MAROS, BeritaTKP.com — Lima pendaki tersambar petir saat berada di puncak Gunung Monrolo, Desa Bonto Manurung, Kecamatan Tompobulu, Kabupaten Maros, Sulawesi Selatan, pada Minggu sore, 24 Mei 2026.
Akibat kejadian tersebut, satu orang pendaki meninggal dunia, sementara empat pendaki lainnya dilaporkan selamat. Korban meninggal diketahui bernama Fauzan, 25 tahun, warga Desa Bonto Tallasa, Kecamatan Simbang, Maros.
Kepala Kantor Basarnas Makassar, Muh. Arif Anwar, mengatakan pihaknya menerima laporan insiden tersebut sekitar pukul 20.28 WITA. Berdasarkan laporan yang diterima, lima pendaki terkena sambaran petir saat berada di area puncak Gunung Monrolo.
“Terdapat lima orang pendaki yang terkena sambaran petir di puncak Gunung Monrolo.
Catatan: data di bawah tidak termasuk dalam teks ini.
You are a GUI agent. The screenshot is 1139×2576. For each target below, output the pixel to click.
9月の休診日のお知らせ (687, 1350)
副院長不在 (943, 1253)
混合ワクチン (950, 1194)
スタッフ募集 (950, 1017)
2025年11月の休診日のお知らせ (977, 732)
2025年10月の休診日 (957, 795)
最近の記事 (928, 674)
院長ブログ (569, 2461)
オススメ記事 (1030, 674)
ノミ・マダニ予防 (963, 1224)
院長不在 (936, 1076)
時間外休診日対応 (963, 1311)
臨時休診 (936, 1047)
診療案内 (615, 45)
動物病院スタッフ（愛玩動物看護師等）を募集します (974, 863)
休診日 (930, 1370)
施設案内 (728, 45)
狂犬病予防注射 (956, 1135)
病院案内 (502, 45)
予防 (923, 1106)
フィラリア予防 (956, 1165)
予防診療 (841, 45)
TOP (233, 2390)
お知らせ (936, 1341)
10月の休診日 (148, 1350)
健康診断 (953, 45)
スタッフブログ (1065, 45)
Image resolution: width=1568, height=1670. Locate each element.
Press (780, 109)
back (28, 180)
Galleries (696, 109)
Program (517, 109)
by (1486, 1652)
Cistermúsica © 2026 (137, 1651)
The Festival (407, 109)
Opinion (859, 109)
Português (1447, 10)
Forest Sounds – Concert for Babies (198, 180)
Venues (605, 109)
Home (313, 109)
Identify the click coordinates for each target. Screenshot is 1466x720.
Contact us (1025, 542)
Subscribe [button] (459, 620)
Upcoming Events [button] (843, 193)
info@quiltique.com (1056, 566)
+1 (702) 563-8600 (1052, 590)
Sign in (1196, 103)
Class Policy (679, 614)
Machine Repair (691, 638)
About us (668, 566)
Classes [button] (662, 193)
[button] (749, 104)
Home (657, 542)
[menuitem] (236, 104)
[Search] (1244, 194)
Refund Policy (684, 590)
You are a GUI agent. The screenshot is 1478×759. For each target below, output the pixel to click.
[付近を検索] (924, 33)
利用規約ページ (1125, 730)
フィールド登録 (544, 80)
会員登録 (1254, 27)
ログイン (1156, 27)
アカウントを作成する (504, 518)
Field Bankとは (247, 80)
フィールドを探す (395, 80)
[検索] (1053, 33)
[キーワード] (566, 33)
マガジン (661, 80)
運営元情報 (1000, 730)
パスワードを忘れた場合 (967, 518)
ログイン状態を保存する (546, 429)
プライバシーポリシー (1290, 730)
Empat orang dinyatakan selamat, sementara satu orang meninggal dunia atas nama Fauzan,” ujar Arif Anwar, Senin, 25 Mei 2026.
Peristiwa itu diperkirakan terjadi sekitar pukul 17.20 WITA. Saat kejadian, rombongan pendaki berada di puncak Gunung Monrolo yang memiliki ketinggian sekitar 1.109 meter di atas permukaan laut.
Cuaca yang semula memungkinkan untuk pendakian tiba-tiba berubah menjadi hujan disertai petir. Saat itu, rombongan disebut hendak mengambil dokumentasi di area puncak gunung.
Setelah menerima laporan, Basarnas Makassar bersama tim SAR gabungan langsung bergerak menuju lokasi. Sebanyak 22 personel diterjunkan dalam proses evakuasi awal. Tim tersebut terdiri dari Basarnas Makassar, Damkar Maros, BPBD Maros, SAR Unhas, Saukang Explore, TRC Teman Berlibur Indonesia, PMI Maros, potensi SAR, serta warga setempat.
“Menindaklanjuti laporan, tim segera diterjunkan ke lokasi. Setibanya di kaki gunung sekitar pukul 23.30 WITA, Tim SAR Gabungan langsung melakukan pendakian malam untuk proses evakuasi,” kata Arif.
Proses evakuasi berlangsung sulit karena medan Gunung Monrolo dikenal terjal, berbatu, dan licin setelah diguyur hujan. Di beberapa titik, tim harus menggunakan tali untuk membantu proses evakuasi korban.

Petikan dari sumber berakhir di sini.